• YOUR TASK: Can you pull out each line of the data below that includes the word "HTTP"?

Document layout detection data:
__________

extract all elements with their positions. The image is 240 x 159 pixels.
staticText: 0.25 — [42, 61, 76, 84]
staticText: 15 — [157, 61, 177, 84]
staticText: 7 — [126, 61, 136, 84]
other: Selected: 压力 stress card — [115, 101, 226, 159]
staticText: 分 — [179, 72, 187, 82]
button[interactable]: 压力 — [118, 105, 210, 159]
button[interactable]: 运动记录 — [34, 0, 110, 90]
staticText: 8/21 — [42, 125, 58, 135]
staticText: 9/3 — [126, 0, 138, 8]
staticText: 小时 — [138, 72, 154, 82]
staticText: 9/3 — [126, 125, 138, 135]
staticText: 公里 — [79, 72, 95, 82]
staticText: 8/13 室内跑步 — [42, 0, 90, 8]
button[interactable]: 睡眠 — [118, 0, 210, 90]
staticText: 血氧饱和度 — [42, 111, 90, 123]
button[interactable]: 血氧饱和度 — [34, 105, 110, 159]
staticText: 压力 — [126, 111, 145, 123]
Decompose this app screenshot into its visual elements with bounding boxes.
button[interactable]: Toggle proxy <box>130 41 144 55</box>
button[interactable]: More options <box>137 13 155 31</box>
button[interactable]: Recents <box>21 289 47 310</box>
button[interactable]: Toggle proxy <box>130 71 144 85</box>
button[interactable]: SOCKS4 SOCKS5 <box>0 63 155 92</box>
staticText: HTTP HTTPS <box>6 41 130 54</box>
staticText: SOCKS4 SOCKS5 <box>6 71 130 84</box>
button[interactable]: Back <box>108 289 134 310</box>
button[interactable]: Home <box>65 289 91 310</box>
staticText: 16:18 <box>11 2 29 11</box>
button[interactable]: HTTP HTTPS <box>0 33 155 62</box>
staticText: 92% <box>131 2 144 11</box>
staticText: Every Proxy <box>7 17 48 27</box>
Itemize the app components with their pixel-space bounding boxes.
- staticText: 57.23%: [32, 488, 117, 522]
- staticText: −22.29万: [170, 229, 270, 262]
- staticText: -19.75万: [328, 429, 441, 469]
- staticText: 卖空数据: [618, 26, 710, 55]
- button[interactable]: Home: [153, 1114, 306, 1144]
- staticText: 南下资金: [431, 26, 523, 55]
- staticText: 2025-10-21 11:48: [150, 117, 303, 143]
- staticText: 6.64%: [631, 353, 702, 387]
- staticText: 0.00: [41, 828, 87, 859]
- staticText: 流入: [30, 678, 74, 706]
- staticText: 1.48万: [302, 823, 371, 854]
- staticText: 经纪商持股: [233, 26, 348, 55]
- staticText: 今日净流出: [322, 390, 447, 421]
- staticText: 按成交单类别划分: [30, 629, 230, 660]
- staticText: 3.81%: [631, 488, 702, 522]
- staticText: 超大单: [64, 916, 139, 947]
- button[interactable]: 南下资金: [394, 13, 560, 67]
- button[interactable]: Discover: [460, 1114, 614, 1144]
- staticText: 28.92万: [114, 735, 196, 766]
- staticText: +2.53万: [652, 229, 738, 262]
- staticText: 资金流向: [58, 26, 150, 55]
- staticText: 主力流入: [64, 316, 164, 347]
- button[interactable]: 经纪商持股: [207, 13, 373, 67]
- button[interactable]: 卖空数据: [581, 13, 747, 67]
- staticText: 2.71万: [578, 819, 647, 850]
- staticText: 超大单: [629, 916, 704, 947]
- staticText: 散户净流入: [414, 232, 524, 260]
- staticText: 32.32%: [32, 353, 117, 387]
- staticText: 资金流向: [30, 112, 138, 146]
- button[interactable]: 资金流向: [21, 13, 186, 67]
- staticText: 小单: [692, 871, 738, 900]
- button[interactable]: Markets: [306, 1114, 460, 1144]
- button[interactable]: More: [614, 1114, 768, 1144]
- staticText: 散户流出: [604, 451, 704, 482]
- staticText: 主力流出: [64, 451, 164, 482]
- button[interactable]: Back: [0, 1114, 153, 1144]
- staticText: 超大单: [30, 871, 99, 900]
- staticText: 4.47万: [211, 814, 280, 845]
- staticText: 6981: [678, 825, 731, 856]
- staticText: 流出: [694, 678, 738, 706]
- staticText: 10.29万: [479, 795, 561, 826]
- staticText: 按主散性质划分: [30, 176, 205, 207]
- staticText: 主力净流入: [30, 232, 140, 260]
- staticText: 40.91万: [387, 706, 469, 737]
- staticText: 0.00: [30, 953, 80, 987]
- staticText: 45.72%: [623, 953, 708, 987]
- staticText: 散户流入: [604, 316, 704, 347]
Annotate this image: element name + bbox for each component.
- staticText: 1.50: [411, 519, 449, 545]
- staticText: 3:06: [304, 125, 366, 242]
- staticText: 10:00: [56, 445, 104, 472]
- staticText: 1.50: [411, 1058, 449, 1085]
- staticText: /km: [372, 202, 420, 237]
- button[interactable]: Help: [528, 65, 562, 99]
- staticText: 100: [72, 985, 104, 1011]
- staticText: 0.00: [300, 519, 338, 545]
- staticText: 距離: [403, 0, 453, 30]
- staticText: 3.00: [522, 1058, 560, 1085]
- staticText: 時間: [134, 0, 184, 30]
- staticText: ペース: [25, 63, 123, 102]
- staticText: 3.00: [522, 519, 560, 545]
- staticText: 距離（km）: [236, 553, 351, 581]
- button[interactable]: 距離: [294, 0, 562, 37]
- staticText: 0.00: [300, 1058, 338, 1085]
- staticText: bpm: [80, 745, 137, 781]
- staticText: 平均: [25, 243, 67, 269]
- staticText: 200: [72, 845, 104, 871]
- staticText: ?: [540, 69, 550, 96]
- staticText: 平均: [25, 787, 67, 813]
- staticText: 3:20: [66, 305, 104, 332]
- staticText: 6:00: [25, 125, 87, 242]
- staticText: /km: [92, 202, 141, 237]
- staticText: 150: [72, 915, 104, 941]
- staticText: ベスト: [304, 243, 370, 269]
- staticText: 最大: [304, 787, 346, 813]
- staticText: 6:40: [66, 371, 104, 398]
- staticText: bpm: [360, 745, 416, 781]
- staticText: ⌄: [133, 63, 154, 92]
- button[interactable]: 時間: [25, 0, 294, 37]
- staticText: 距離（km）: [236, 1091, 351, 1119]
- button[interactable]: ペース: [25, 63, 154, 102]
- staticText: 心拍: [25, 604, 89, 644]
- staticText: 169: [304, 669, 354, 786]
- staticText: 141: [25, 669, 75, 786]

__________

• RESULT:
staticText: HTTP HTTPS <box>6 41 130 54</box>
button[interactable]: HTTP HTTPS <box>0 33 155 62</box>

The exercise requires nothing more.